Devicetree
 help / color / mirror / Atom feed
From: sashiko-bot@kernel.org
To: "Ahmed Tiba" <ahmed.tiba@arm.com>
Cc: devicetree@vger.kernel.org, conor+dt@kernel.org, robh@kernel.org
Subject: Re: [PATCH v5 10/10] RAS: add firmware-first CPER provider
Date: Fri, 29 May 2026 11:07:08 +0000	[thread overview]
Message-ID: <20260529110709.0B3C01F00893@smtp.kernel.org> (raw)
In-Reply-To: <20260529-topics-ahmtib01-ras_ffh_arm_internal_review-v5-10-2e0500d42642@arm.com>

Thank you for your contribution! Sashiko AI review found 3 potential issue(s) to consider:
- [High] Handling synchronous errors via an asynchronous threaded IRQ causes force_sig(SIGBUS) to kill the kernel IRQ thread instead of the faulting user task.
- [High] The driver fails to validate or clear the hardware CPER 'block_status' field, leading to the processing of invalid/stale records and violating the firmware state machine.
- [High] The driver blindly trusts the memory-mapped region size and firmware-provided CPER record lengths, leading to out-of-bounds heap reads.
--

commit 079bcf67c79972332f188b664beb5efc21cf8796
Author: Ahmed Tiba <ahmed.tiba@arm.com>

RAS: add firmware-first CPER provider

Add a firmware-first CPER provider that reuses the shared GHES helpers, wire
it into the RAS Kconfig/Makefile and document it in the admin guide.

> diff --git a/drivers/ras/cper-esource.c b/drivers/ras/cper-esource.c
> new file mode 100644
> index 0000000000000..83f7a910e50a7
> --- /dev/null
> +++ b/drivers/ras/cper-esource.c
[ ... ]
> +static int cper_esource_copy_status(struct cper_esource *ctx)
> +{
> +	memcpy_fromio(ctx->estatus, ctx->status, ctx->status_len);
> +	return 0;
> +}
[ ... ]
> +static void cper_esource_process(struct cper_esource *ctx)
> +{
> +	int sev;
> +
> +	guard(spinlock_irqsave)(&ctx->lock);
> +
> +	if (cper_esource_copy_status(ctx))
> +		return;

[Severity: High]
Should this code check and clear the CPER block_status field?

The CPER/HEST specification uses block_status to indicate if a valid error
record is present. Since cper_esource_copy_status() unconditionally copies
the buffer without checking ctx->estatus->block_status, could a spurious
interrupt cause the driver to process invalid or stale records?

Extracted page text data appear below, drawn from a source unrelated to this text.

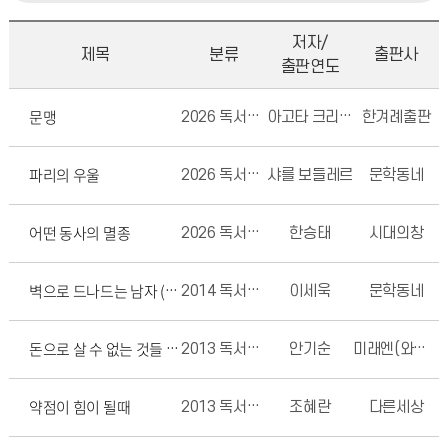
저자/
제목
분류
출판사
출판연도
문맹
2026 독서경진대회
아고타 크리스토프
한겨례출판
파리의 우울
2026 독서경진대회
샤를 보들레르
문학동네
어떤 동사의 멸종
2026 독서경진대회
한승태
시대의창
2014 독서경진대회
이세욱
문학동네
벽으로 드나드는 남자 (Le passe-muraille)
2013 독서경진대회
안기순
미래엔(와이즈베리)
돈으로 살 수 없는 것들 - 무엇이 가치를 결정하는가
약점이 힘이 될때
2013 독서경진대회
조혜란
다른세상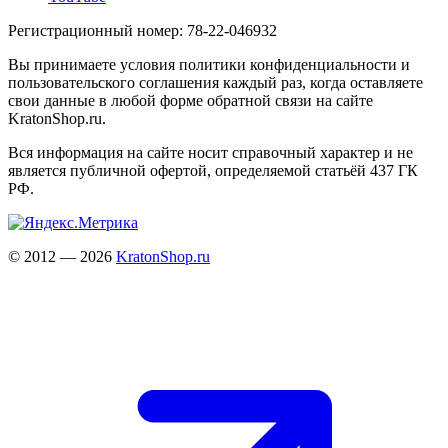
Регистрационный номер: 78-22-046932
Вы принимаете условия политики конфиденциальности и
пользовательского соглашения каждый раз, когда оставляете
свои данные в любой форме обратной связи на сайте
KratonShop.ru.
Вся информация на сайте носит справочный характер и не
является публичной офертой, определяемой статьёй 437 ГК
РФ.
© 2012 — 2026
KratonShop.ru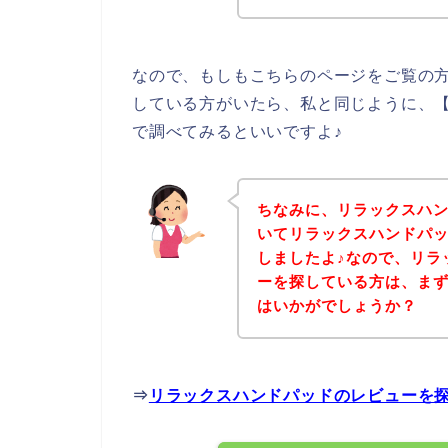
なので、もしもこちらのページをご覧の
している方がいたら、私と同じように、
で調べてみるといいですよ♪
ちなみに、リラックスハ
いてリラックスハンドパ
しましたよ♪なので、リラ
ーを探している方は、ま
はいかがでしょうか？
⇒
リラックスハンドパッドのレビューを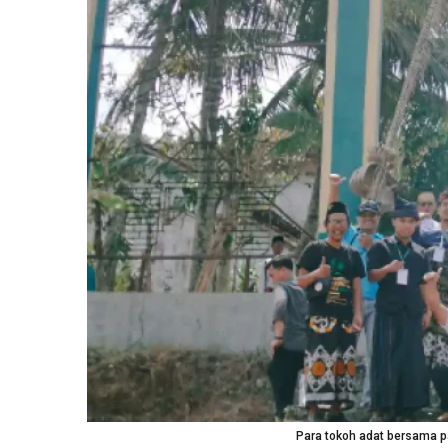
Para tokoh adat bersama p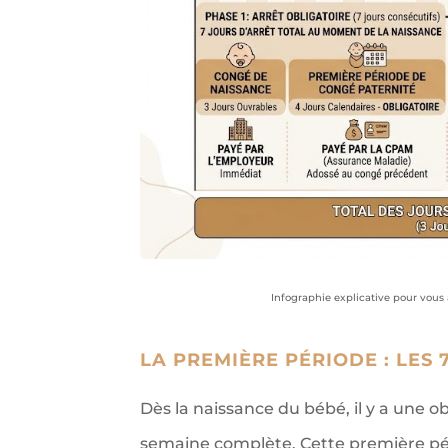
Infographie explicative pour vous
LA PREMIÈRE PÉRIODE : LES 
Dès la naissance du bébé, il y a une o
semaine complète. Cette première pér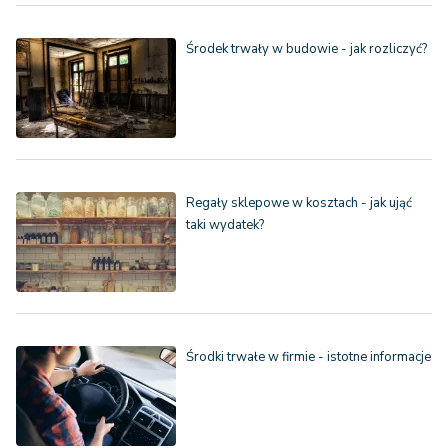
Środek trwały w budowie - jak rozliczyć?
Regały sklepowe w kosztach - jak ująć
taki wydatek?
Środki trwałe w firmie - istotne informacje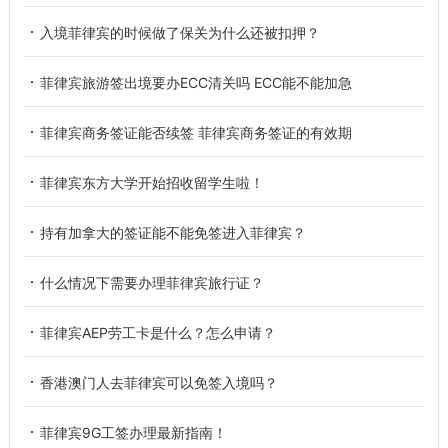
入境菲律宾的时候做了保关为什么还被扣押？
菲律宾旅游签出境要办ECC清关吗 ECC能不能加急
菲律宾商务签证能否续签 菲律宾商务签证的有效期
菲律宾东方大学开始招收留学生啦！
持有加拿大的签证能不能免签进入菲律宾？
什么情况下需要办理菲律宾旅行证？
菲律宾AEP劳工卡是什么？怎么申请？
香港澳门人去菲律宾可以免签入境吗？
菲律宾9G工签办理最新指南！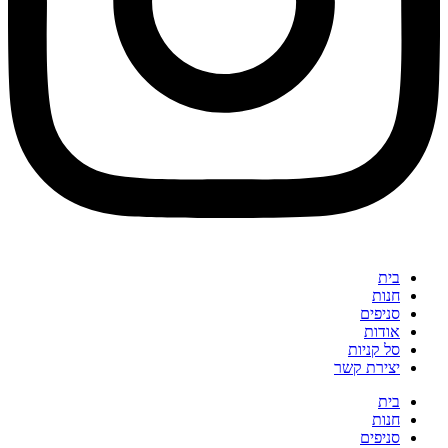
בית
חנות
סניפים
אודות
סל קניות
יצירת קשר
בית
חנות
סניפים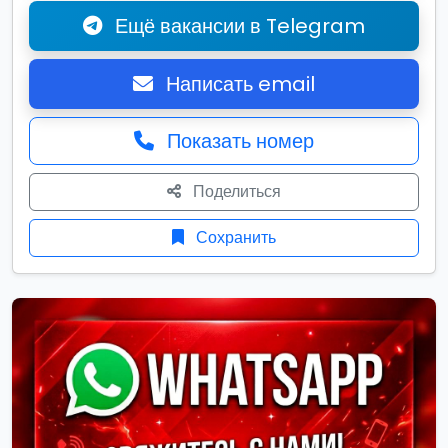
Ещё вакансии в Telegram
Написать email
Показать номер
Поделиться
Сохранить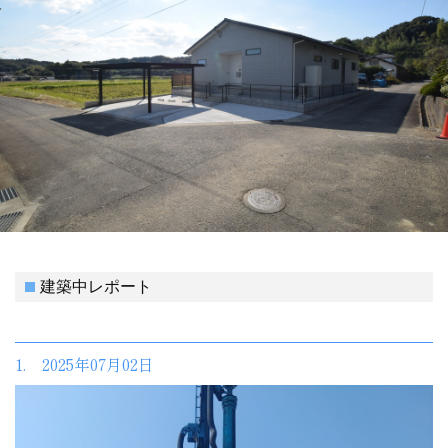
建築中レポート
1. 2025年07月02日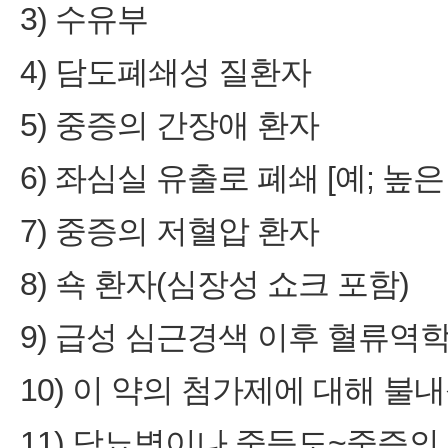
3) 수유부
4) 담도폐쇄성 질환자
5) 중증의 간장애 환자
6) 좌심실 유출로 폐쇄 [예; 높은 
7) 중증의 저혈압 환자
8) 쇽 환자(심장성 쇼크 포함)
9) 급성 심근경색 이후 혈류역
10) 이 약의 첨가제에 대해 불
11) 당뇨병이나 중등도~중증의 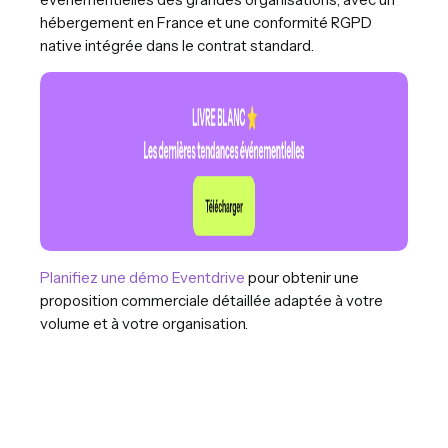
hébergement en France et une conformité RGPD
native intégrée dans le contrat standard.
Planifiez une démo Eventdrive
pour obtenir une
proposition commerciale détaillée adaptée à votre
volume et à votre organisation.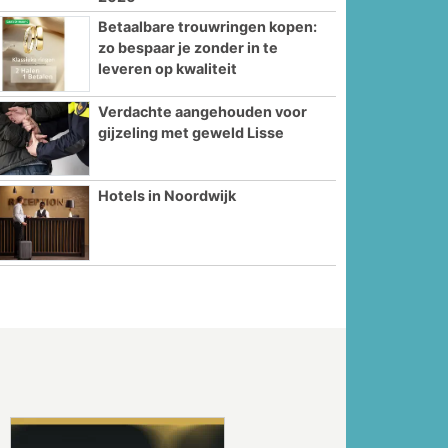
Betaalbare trouwringen kopen:
zo bespaar je zonder in te
leveren op kwaliteit
Verdachte aangehouden voor
gijzeling met geweld Lisse
Hotels in Noordwijk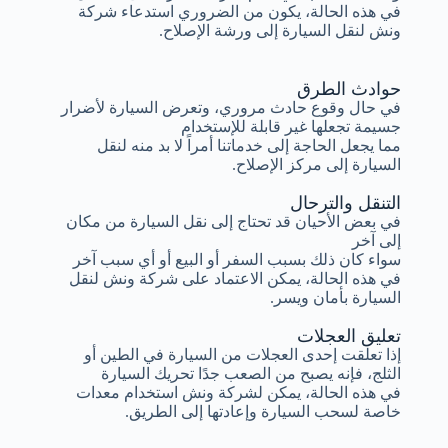
في هذه الحالة، يكون من الضروري استدعاء شركة
ونش لنقل السيارة إلى ورشة الإصلاح.
حوادث الطرق
في حال وقوع حادث مروري، وتعرض السيارة لأضرار
جسيمة تجعلها غير قابلة للإستخدام
مما يجعل الحاجة إلى خدماتنا أمراً لا بد منه لنقل
السيارة إلى مركز الإصلاح.
التنقل والترحال
في بعض الأحيان قد تحتاج إلى نقل السيارة من مكان
إلى آخر
سواء كان ذلك بسبب السفر أو البيع أو أي سبب آخر
في هذه الحالة، يمكن الاعتماد على شركة ونش لنقل
السيارة بأمان ويسر.
تعليق العجلات
إذا تعلقت إحدى العجلات من السيارة في الطين أو
الثلج، فإنه يصبح من الصعب جدًا تحريك السيارة
في هذه الحالة، يمكن لشركة ونش استخدام معدات
خاصة لسحب السيارة وإعادتها إلى الطريق.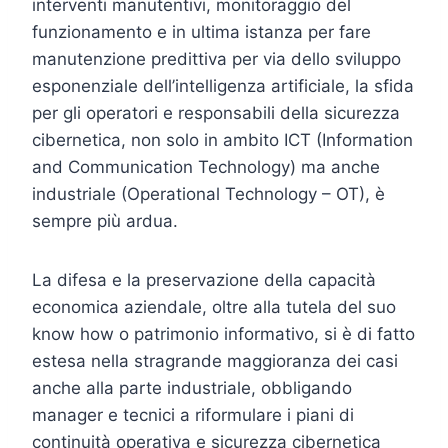
interventi manutentivi, monitoraggio del
funzionamento e in ultima istanza per fare
manutenzione predittiva per via dello sviluppo
esponenziale dell’intelligenza artificiale, la sfida
per gli operatori e responsabili della sicurezza
cibernetica, non solo in ambito ICT (Information
and Communication Technology) ma anche
industriale (Operational Technology – OT), è
sempre più ardua.
La difesa e la preservazione della capacità
economica aziendale, oltre alla tutela del suo
know how o patrimonio informativo, si è di fatto
estesa nella stragrande maggioranza dei casi
anche alla parte industriale, obbligando
manager e tecnici a riformulare i piani di
continuità operativa e sicurezza cibernetica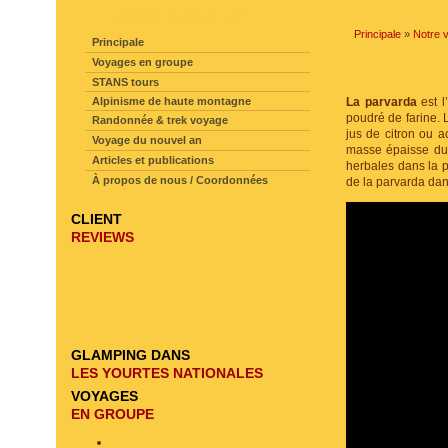
NAVIGATION SUR LE SITE
Principale
»
Notre 
Principale
Voyages en groupe
STANS tours
Alpinisme de haute montagne
La parvarda
est l
poudré de farine.
Randonnée & trek voyage
jus de citron ou a
Voyage du nouvel an
masse épaisse du 
Articles et publications
herbales dans la 
À propos de nous / Coordonnées
de la parvarda dan
CLIENT
REVIEWS
GLAMPING DANS
LES YOURTES NATIONALES
VOYAGES
EN GROUPE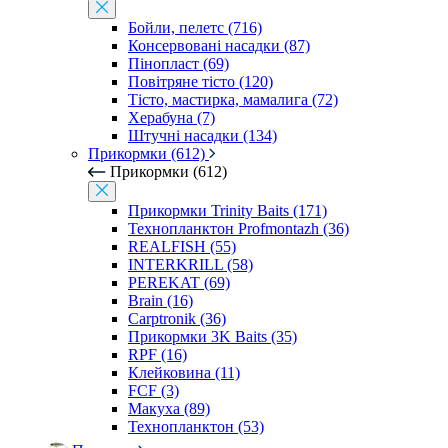
Бойли, пелетс (716)
Консервовані насадки (87)
Пінопласт (69)
Повітряне тісто (120)
Тісто, мастирка, мамалига (72)
Херабуна (7)
Штучні насадки (134)
Прикормки (612)
Прикормки (612)
Прикормки Trinity Baits (171)
Технопланктон Profmontazh (36)
REALFISH (55)
INTERKRILL (58)
PEREKAT (69)
Brain (16)
Carptronik (36)
Прикормки 3K Baits (35)
RPF (16)
Клейковина (11)
FCF (3)
Макуха (89)
Технопланктон (53)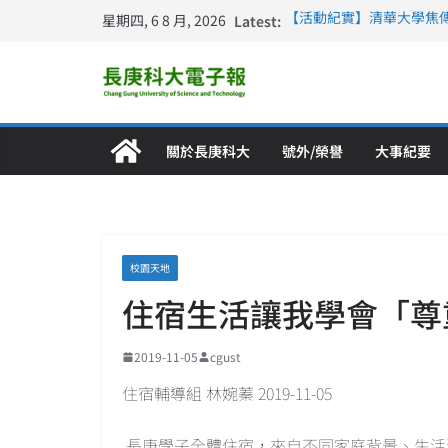
星期四, 6 8 月, 2026
Latest:
【活動紀實】清華大學焦
計大一年」
仁德醫專與長庚科大締結
長庚科大連四年穩居《遠見
深化永續醫療 長庚科大
長庚科大護理系勇奪202
特別獎 AI智慧照護與護
關於長庚科大
號外/榮譽
大事紀要
校園天地
住宿生活讓我學會「尊
2019-11-05
cgust
住宿輔導組 林婉蓁 2019-11-05
長庚學子全體住宿，來自不同家庭背景、生活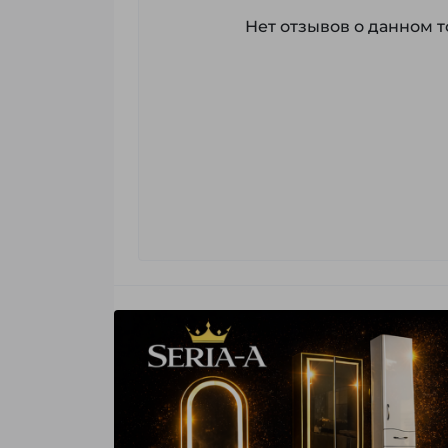
Нет отзывов о данном то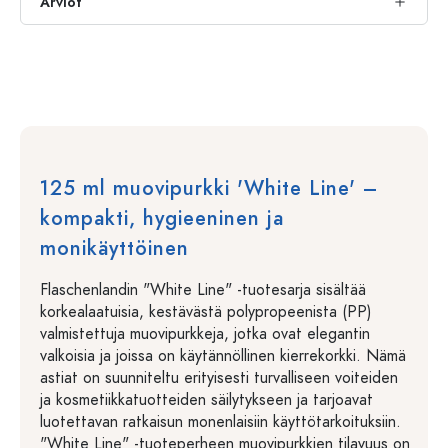
Arviot
125 ml muovipurkki 'White Line' –
kompakti, hygieeninen ja
monikäyttöinen
Flaschenlandin "White Line" -tuotesarja sisältää
korkealaatuisia, kestävästä polypropeenista (PP)
valmistettuja muovipurkkeja, jotka ovat elegantin
valkoisia ja joissa on käytännöllinen kierrekorkki. Nämä
astiat on suunniteltu erityisesti turvalliseen voiteiden
ja kosmetiikkatuotteiden säilytykseen ja tarjoavat
luotettavan ratkaisun monenlaisiin käyttötarkoituksiin.
"White Line" -tuoteperheen muovipurkkien tilavuus on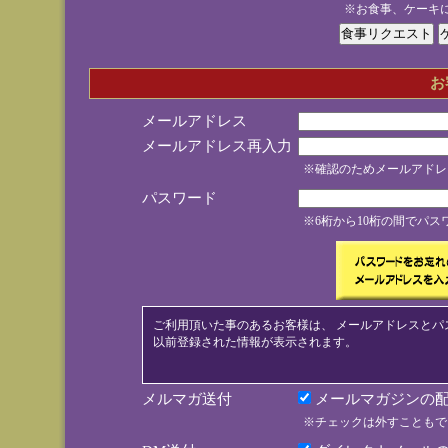
※お食事、ケーキ
お
メールアドレス
メールアドレス再入力
※確認のためメールアドレ
パスワード
※6桁から10桁の間でパ
ご利用頂いた事のあるお客様は、 メールアドレスとパ
以前登録された情報が表示されます。
メルマガ送付
メールマガジンの配
※チェックは外すこともで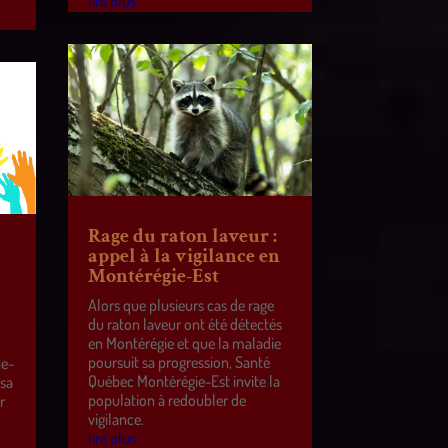
lire plus
Rage du raton laveur :
appel à la vigilance en
Montérégie-Est
Alors que plusieurs cas de rage
du raton laveur ont été détectés
en Montérégie et que la maladie
poursuit sa progression, Santé
ne-
Québec Montérégie-Est invite la
 sa
population à redoubler de
r
vigilance.
e
lire plus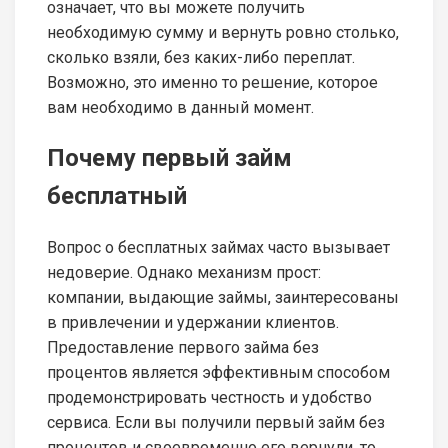
означает, что вы можете получить
необходимую сумму и вернуть ровно столько,
сколько взяли, без каких-либо переплат.
Возможно, это именно то решение, которое
вам необходимо в данный момент.
Почему первый займ
бесплатный
Вопрос о бесплатных займах часто вызывает
недоверие. Однако механизм прост:
компании, выдающие займы, заинтересованы
в привлечении и удержании клиентов.
Предоставление первого займа без
процентов является эффективным способом
продемонстрировать честность и удобство
сервиса. Если вы получили первый займ без
процентов и своевременно его вернули, то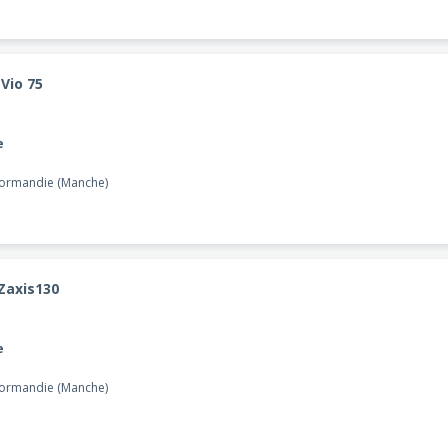
Vio 75
e
Normandie (Manche)
 Zaxis130
e
Normandie (Manche)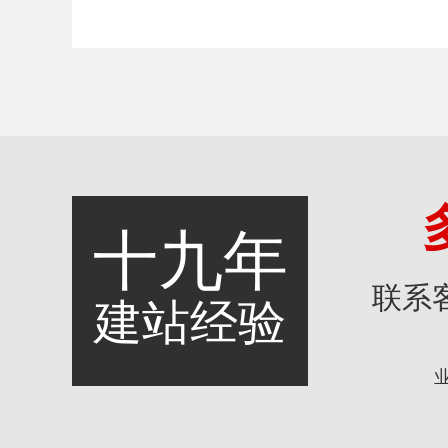
十九年
联系
建站经验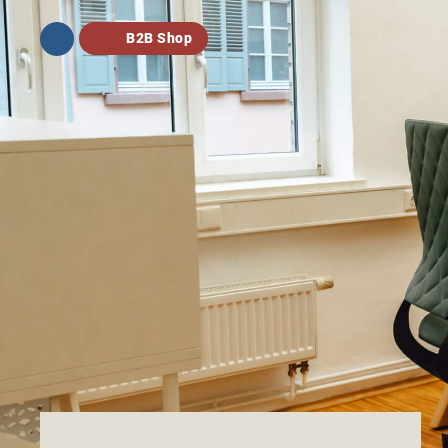
B2B Shop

Also, does the hardware require the OS to clear the block_status in IO
memory after consumption, similar to ghes_clear_estatus()? Without doing so,
the firmware might consider the buffer permanently full or the OS might
repeatedly process the same stale error upon subsequent interrupts.

> +
> +	sev = ghes_severity(ctx->estatus->error_severity);
> +	if (sev >= GHES_SEV_PANIC)
> +		cper_esource_fatal(ctx);
> +
> +	if (!ghes_estatus_cached(ctx->estatus) &&

[Severity: High]
Can this lead to out-of-bounds heap reads if the firmware provides
unexpected lengths?

The estatus buffer is dynamically allocated with a size of ctx->status_len,
but the ACPI GHES core helpers (like ghes_estatus_cached() and
apei_estatus_for_each_section()) rely on the firmware-provided data_length
and raw_data_length fields to calculate the total record size.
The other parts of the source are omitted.